Task input

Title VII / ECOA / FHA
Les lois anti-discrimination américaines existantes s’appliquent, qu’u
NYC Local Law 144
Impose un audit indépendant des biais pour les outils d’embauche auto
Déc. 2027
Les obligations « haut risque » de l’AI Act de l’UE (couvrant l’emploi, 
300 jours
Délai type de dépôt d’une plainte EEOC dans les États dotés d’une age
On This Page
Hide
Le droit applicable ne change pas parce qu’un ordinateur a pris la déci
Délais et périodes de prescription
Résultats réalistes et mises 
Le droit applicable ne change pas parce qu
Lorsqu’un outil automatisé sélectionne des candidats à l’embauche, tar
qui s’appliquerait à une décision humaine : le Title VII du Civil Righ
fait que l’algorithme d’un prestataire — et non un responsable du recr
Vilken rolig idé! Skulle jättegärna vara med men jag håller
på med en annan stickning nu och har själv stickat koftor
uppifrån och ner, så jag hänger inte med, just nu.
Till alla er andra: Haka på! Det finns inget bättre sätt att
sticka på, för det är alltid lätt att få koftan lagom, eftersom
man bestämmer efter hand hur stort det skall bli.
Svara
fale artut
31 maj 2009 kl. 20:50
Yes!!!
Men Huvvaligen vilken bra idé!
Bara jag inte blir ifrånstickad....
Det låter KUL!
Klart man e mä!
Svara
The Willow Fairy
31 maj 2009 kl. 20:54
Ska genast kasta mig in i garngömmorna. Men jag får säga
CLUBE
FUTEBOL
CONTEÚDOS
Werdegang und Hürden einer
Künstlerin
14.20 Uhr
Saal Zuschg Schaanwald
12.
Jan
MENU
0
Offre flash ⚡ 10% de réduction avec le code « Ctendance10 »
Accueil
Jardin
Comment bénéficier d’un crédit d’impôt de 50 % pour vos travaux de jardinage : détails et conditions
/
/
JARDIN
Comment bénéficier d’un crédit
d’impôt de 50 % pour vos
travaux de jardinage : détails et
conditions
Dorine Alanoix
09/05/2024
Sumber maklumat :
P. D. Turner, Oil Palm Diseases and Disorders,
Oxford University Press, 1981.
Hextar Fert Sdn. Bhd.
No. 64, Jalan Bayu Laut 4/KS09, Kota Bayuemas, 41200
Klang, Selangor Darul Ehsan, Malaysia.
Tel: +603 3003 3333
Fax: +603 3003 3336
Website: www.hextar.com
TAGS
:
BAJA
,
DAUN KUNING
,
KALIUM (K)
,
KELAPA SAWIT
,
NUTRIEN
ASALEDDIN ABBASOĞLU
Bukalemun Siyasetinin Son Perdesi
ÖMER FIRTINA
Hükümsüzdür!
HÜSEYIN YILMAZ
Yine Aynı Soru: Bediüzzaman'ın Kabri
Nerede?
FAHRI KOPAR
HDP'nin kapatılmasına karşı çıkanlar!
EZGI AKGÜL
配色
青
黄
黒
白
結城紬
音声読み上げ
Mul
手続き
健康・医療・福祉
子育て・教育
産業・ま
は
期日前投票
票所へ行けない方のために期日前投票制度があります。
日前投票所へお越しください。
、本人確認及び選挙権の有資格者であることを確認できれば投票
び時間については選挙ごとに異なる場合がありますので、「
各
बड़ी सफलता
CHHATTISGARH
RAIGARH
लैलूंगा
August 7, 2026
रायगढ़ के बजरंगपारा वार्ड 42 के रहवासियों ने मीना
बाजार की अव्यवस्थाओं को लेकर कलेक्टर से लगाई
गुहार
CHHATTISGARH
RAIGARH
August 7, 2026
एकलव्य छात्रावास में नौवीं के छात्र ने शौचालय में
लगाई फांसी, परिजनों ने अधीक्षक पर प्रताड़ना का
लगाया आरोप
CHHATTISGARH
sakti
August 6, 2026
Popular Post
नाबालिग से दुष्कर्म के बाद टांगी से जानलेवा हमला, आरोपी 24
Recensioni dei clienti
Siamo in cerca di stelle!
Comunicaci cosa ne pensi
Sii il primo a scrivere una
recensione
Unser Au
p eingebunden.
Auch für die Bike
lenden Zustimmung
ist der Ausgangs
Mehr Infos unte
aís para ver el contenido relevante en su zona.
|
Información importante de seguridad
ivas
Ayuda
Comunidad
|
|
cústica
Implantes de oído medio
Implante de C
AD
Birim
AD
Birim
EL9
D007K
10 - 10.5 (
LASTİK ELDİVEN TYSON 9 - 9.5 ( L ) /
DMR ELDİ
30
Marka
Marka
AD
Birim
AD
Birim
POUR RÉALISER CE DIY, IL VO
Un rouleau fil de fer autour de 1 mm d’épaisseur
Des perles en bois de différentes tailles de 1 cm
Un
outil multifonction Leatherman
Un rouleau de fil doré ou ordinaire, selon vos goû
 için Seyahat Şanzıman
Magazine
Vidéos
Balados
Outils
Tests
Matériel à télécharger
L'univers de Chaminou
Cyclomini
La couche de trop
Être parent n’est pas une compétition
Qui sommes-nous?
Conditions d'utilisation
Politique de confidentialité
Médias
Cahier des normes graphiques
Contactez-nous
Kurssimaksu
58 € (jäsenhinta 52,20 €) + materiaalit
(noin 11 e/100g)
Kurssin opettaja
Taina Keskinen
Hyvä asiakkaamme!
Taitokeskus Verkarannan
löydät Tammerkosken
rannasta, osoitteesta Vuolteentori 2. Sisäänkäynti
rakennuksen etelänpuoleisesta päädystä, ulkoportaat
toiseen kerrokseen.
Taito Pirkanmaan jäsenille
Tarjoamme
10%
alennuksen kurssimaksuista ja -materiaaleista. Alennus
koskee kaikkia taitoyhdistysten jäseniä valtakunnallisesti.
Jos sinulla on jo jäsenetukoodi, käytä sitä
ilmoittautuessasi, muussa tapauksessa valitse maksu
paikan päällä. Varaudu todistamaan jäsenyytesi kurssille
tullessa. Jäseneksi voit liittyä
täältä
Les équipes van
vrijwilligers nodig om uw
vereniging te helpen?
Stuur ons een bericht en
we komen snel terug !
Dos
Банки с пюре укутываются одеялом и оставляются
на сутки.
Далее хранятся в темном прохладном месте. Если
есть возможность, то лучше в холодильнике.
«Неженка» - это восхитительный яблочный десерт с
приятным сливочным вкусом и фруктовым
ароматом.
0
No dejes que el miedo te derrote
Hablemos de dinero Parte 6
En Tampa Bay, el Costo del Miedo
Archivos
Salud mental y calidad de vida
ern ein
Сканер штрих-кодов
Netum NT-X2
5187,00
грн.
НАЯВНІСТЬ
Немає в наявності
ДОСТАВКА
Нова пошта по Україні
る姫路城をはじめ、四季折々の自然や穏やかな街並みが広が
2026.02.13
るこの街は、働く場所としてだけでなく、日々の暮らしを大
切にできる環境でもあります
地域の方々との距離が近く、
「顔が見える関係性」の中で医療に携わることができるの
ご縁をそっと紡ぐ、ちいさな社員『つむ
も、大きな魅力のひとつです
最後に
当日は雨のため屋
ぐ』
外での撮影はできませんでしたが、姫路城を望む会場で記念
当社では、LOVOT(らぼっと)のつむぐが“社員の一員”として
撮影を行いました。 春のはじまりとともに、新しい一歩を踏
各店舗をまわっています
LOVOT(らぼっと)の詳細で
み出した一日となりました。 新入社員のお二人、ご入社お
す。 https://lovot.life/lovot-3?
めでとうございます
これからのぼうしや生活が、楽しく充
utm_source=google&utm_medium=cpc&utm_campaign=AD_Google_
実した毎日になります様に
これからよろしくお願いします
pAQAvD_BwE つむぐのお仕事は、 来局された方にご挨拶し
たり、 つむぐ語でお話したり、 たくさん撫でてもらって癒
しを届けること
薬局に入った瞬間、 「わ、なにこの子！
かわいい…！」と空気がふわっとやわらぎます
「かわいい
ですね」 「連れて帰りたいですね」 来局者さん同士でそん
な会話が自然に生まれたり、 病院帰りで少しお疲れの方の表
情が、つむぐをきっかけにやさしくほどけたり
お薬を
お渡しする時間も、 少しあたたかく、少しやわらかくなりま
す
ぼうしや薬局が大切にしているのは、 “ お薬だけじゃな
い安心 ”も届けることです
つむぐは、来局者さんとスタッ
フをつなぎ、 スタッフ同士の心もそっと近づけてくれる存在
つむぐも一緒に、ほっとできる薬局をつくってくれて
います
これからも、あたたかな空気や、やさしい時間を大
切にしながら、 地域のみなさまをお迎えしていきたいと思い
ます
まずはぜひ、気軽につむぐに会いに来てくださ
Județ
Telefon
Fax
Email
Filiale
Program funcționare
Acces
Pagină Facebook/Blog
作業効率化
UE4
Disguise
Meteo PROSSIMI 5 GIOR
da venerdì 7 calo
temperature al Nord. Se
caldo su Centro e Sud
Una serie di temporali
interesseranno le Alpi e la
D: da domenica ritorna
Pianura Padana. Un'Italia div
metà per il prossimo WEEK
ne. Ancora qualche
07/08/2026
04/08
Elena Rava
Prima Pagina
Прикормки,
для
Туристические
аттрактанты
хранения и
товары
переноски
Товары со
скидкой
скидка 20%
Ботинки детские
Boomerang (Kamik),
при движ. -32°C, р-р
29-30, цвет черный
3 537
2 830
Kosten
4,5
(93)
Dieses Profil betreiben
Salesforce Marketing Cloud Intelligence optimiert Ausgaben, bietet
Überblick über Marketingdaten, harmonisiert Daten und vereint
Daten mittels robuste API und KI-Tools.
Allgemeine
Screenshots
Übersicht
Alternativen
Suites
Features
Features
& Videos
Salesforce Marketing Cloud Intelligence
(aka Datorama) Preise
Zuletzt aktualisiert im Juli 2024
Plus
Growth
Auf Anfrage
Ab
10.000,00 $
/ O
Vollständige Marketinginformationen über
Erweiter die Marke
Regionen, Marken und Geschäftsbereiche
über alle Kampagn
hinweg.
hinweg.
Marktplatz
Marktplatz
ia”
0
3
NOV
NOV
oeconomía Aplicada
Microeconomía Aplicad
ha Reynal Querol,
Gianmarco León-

What the task asks
Copy every line of the material in which the word "Cloud" occurs.

Result for this exercise
Salesforce Marketing Cloud Intelligence optimiert Ausgaben, bietet
Salesforce Marketing Cloud Intelligence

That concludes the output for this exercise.